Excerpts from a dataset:
= = = =
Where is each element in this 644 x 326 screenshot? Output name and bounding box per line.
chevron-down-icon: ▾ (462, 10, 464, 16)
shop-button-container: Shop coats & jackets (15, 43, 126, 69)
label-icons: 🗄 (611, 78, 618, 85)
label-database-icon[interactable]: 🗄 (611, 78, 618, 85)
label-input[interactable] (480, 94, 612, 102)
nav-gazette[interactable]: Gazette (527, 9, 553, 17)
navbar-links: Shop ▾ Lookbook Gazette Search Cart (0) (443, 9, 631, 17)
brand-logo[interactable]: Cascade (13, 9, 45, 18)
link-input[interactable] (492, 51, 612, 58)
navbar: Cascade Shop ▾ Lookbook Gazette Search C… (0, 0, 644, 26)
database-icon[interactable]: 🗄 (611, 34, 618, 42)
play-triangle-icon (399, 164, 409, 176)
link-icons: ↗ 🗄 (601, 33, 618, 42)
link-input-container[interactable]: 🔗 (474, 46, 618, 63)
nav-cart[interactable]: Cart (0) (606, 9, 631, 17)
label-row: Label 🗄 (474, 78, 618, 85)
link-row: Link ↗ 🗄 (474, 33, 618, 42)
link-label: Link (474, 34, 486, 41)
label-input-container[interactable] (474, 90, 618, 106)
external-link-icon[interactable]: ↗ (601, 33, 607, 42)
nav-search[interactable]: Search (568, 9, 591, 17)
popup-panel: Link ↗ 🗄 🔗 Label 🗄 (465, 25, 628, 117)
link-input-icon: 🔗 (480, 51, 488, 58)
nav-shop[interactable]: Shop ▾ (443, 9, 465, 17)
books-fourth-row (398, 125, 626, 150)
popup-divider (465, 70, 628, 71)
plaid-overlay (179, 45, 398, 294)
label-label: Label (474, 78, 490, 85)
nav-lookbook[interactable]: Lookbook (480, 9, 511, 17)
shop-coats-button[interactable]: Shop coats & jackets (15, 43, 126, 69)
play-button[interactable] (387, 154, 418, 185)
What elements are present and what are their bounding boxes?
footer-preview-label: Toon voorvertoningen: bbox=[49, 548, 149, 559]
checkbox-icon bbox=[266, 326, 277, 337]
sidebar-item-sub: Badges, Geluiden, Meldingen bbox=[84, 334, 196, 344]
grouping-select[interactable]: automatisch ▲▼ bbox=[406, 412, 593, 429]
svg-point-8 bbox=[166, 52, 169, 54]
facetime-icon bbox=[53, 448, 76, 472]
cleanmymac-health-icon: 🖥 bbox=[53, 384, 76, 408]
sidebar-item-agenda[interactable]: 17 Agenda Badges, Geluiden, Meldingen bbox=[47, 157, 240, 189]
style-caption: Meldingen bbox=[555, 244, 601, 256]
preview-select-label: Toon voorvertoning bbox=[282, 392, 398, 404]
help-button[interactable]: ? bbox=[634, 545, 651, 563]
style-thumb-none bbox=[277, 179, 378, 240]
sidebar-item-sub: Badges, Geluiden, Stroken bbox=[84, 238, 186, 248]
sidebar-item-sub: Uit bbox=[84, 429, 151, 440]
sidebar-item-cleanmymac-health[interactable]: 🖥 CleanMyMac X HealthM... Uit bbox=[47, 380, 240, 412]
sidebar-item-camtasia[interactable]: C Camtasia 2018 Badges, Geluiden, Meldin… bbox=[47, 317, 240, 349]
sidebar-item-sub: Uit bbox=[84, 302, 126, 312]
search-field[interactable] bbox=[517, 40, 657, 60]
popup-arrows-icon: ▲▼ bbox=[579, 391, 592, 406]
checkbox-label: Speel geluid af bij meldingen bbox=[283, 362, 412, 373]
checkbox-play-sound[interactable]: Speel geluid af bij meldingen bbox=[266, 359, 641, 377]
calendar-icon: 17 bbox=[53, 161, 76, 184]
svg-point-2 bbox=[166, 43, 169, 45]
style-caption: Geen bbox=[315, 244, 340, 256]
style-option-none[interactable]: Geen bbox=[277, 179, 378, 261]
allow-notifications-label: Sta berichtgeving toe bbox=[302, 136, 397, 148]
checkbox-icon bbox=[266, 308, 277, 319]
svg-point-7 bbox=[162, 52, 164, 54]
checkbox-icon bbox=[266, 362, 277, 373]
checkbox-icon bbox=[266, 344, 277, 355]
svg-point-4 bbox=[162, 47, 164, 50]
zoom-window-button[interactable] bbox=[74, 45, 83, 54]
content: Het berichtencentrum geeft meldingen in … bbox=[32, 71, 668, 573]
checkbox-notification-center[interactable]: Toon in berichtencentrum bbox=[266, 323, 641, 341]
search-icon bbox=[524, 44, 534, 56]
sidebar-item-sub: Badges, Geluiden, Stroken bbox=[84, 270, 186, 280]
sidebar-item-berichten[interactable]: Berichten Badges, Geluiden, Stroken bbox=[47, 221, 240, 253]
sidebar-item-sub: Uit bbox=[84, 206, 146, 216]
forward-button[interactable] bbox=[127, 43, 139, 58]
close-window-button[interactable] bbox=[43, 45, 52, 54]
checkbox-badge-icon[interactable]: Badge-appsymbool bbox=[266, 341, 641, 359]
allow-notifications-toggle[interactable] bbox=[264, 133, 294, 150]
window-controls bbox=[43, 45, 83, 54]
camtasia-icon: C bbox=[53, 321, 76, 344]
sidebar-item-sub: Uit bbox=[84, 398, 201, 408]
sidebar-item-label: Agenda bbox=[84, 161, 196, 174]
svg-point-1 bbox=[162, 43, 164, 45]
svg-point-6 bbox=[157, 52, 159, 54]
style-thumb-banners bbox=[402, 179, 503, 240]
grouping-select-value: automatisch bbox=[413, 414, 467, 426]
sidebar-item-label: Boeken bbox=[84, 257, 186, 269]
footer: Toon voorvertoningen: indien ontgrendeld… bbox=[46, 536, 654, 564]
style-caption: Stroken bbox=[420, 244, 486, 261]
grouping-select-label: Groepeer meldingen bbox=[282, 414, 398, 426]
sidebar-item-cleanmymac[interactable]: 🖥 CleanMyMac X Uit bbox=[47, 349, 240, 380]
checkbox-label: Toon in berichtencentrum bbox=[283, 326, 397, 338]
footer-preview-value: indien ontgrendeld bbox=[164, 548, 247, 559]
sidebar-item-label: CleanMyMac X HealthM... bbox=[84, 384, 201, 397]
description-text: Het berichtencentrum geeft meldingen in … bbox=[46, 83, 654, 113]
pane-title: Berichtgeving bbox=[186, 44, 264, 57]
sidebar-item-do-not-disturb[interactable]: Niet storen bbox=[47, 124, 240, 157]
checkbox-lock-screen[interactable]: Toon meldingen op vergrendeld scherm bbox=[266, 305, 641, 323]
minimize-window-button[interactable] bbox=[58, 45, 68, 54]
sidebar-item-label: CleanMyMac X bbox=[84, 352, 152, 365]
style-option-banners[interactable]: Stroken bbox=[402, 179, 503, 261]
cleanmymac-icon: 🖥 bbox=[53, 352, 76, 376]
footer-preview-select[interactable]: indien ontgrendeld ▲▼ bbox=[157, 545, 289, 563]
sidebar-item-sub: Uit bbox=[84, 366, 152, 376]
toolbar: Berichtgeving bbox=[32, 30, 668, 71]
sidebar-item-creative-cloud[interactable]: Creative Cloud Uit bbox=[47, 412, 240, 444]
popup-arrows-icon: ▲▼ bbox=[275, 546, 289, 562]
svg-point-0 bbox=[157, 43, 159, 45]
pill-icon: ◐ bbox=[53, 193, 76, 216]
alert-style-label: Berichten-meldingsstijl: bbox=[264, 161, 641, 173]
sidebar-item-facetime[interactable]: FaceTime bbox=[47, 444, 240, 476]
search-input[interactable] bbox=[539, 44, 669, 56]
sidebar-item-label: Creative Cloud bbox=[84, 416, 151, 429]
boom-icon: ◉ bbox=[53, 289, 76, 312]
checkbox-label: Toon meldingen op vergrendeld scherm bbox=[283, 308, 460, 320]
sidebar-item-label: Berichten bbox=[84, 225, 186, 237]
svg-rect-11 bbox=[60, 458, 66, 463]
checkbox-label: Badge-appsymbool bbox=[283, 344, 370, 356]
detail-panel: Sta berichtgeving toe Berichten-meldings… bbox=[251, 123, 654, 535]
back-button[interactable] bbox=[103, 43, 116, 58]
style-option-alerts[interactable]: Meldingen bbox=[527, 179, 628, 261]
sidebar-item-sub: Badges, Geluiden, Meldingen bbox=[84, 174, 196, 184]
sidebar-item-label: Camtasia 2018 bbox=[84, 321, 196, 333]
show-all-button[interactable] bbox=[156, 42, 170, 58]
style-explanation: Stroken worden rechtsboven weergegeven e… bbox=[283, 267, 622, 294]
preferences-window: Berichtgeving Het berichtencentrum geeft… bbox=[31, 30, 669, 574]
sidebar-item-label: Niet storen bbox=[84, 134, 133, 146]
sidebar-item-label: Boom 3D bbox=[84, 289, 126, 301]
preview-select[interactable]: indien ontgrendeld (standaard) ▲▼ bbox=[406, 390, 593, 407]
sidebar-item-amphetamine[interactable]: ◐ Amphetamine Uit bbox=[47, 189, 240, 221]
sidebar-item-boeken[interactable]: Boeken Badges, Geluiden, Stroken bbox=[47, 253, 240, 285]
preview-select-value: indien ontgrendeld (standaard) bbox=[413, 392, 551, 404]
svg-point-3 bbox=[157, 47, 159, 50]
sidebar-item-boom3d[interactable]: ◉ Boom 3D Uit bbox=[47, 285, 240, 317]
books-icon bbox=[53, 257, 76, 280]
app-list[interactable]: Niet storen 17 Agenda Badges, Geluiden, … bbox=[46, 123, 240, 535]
= = = =
* [What to work on] Every line containing the string "appsymbool" is required; copy each such line from the data.

* [Result for this task]
checkbox-badge-icon[interactable]: Badge-appsymbool bbox=[266, 341, 641, 359]
checkbox-label: Badge-appsymbool bbox=[283, 344, 370, 356]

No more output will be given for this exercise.